22 avril 2008
Babylone au Louvre
On ne sait pas grand’chose de Babylone : ce n’est pas au programme d’histoire, puisque l’étude de l’Antiquité se focalise plutôt sur Rome, la Grèce antique, et sur l’Egypte. Pour ceux qui sont allés au catéchisme, Ninive ou Babylone évoqueront quelque chose d’un peu flou, tout comme la Tour de Babel. Les amateurs de bonne chère savent que Nabuchodonosor désigne une bouteille de 15 litres, et ceux intéressés par l’actualité se rappelleront que Saddam Hussein en faisait son modèle ; il reviendra sans doute aux juristes que le Code d’Hammurabi est la première codification juridique connue (« œil pour œil, dent pour dent », la loi du Talion étant alors un progrès considérable par rapport à la vengeance privée), les Parisiens passent fréquemment par Sèvres-Babylone sans relever l’incongruité de cette association, quant aux fans de Disco, ils se remémoreront un air célèbre de Boney M…
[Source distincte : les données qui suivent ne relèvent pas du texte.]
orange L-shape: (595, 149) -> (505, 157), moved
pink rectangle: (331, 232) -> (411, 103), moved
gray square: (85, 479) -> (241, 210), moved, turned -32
Bref, Babylone appartient à notre fond culturel, sans que l’on sache exactement situer cette civilisation ni l’identifier avec précision.
Autant dire que l’exposition du Louvre répond à un besoin collectif, que dis-je !, à un véritable service public !
L’objectif est raté, et il faudra attendre encore un peu avant que Babylone n’émerge des limbes antiques aux yeux du grand public.
Passons sur un tarif d’entrée fixé à 9 euros, sans même un audioguide, facturé, lui, 6 euros supplémentaires. Sans aller jusqu'à la gratuité, le prix d’entrée d’un musée public devrait tout de même rester raisonnable pour permettre aux familles de classe moyenne d’y aller. Surtout pour une exposition passant par Londres, Berlin et Paris et dont l’écrasante majorité des pièces provient d’institutions publiques de ces villes…
Passons aussi sur la queue de 50 minutes, un peu pénible, mais on ne peut que se réjouir de la popularité des musées. L’affluence est cependant plus gênante lorsque l’on visite l’exposition elle-même et qu’il faut jouer des coudes comme dans un hypermarché le samedi, patienter devant chaque pièce pour laisser le temps aux autres visiteurs de lire les notices, et avancer à la queue leu leu sans véritable marge de manœuvre. On pourrait imaginer que passé un certain nombre de personnes acceptées dans l’enceinte de l’exposition, plus aucune entrée ne soit autorisée. Ce serait sans doute la seule façon de préserver un peu de confort de visite.
Mais au-delà du coût du ticket d’entrée et de l’affluence, le principal problème réside dans l’exposition elle-même. Non pas dans les pièces exposées, je ne dispose pas de l’expertise suffisante pour juger si elles étaient les plus pertinentes ou les plus illustratives.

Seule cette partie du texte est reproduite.